DATASET EXTRACT Block Start

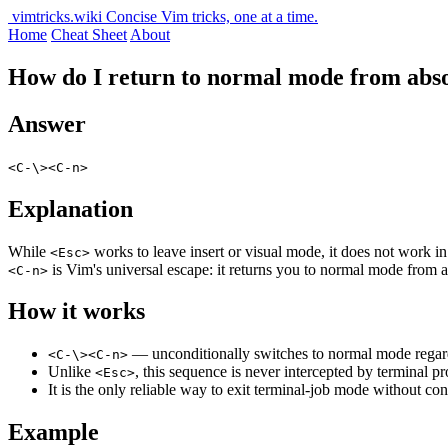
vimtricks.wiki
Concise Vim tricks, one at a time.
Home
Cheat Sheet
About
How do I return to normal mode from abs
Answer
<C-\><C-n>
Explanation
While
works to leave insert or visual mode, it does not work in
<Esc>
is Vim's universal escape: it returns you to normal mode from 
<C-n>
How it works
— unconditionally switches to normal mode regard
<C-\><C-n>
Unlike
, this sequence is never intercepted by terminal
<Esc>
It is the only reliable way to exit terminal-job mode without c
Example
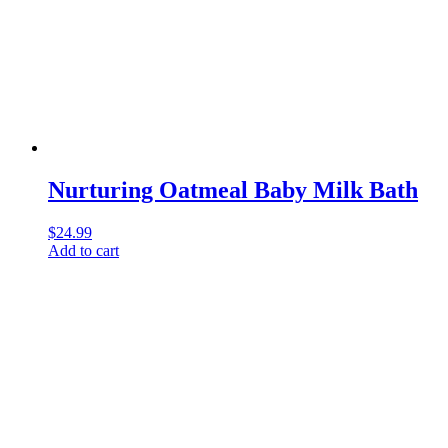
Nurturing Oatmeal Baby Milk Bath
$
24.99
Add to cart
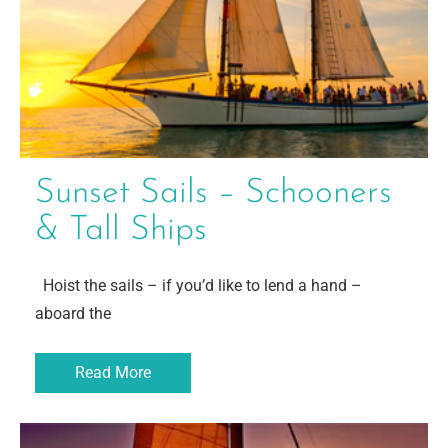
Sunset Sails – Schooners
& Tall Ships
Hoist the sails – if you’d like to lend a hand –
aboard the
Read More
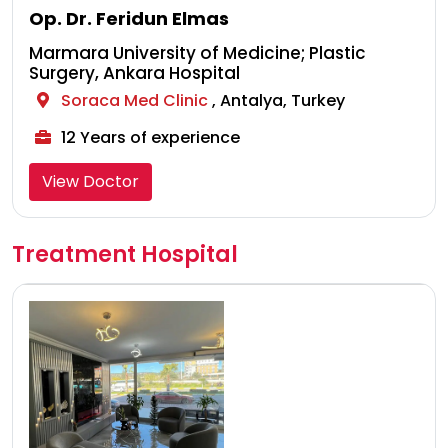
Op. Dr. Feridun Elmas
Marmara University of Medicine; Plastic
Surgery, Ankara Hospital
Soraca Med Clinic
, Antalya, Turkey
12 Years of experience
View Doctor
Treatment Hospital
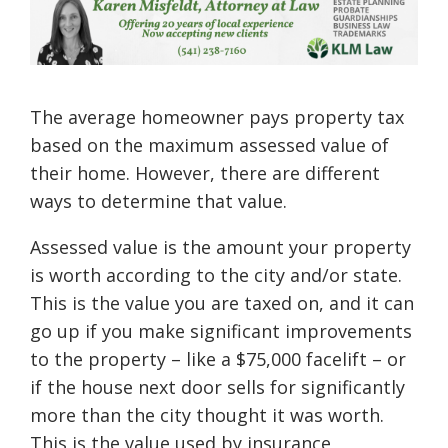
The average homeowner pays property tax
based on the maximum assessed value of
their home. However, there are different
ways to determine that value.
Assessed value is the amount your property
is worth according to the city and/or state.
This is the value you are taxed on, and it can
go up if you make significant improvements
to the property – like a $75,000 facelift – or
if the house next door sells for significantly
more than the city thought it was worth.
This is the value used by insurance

DATASET EXTRACT Block End

> _WHAT THE EXERCISE ASKS_
Starting from the line that has "intercepted by terminal" and ending at the last line of the material above, every line should be output exactly; pictures are dropped and nothing else appears.

> _RESULT OF THE EXERCISE_
, this sequence is never intercepted by terminal
<Esc>
It is the only reliable way to exit terminal-job mode without c
Example
Nurturing Oatmeal Baby Milk Bath
$
24.99
Add to cart
Sunset Sails – Schooners
& Tall Ships
Hoist the sails – if you’d like to lend a hand –
aboard the
Read More
Op. Dr. Feridun Elmas
Marmara University of Medicine; Plastic
Surgery, Ankara Hospital
Soraca Med Clinic
, Antalya, Turkey
12 Years of experience
View Doctor
Treatment Hospital
The average homeowner pays property tax
based on the maximum assessed value of
their home. However, there are different
ways to determine that value.
Assessed value is the amount your property
is worth according to the city and/or state.
This is the value you are taxed on, and it can
go up if you make significant improvements
to the property – like a $75,000 facelift – or
if the house next door sells for significantly
more than the city thought it was worth.
This is the value used by insurance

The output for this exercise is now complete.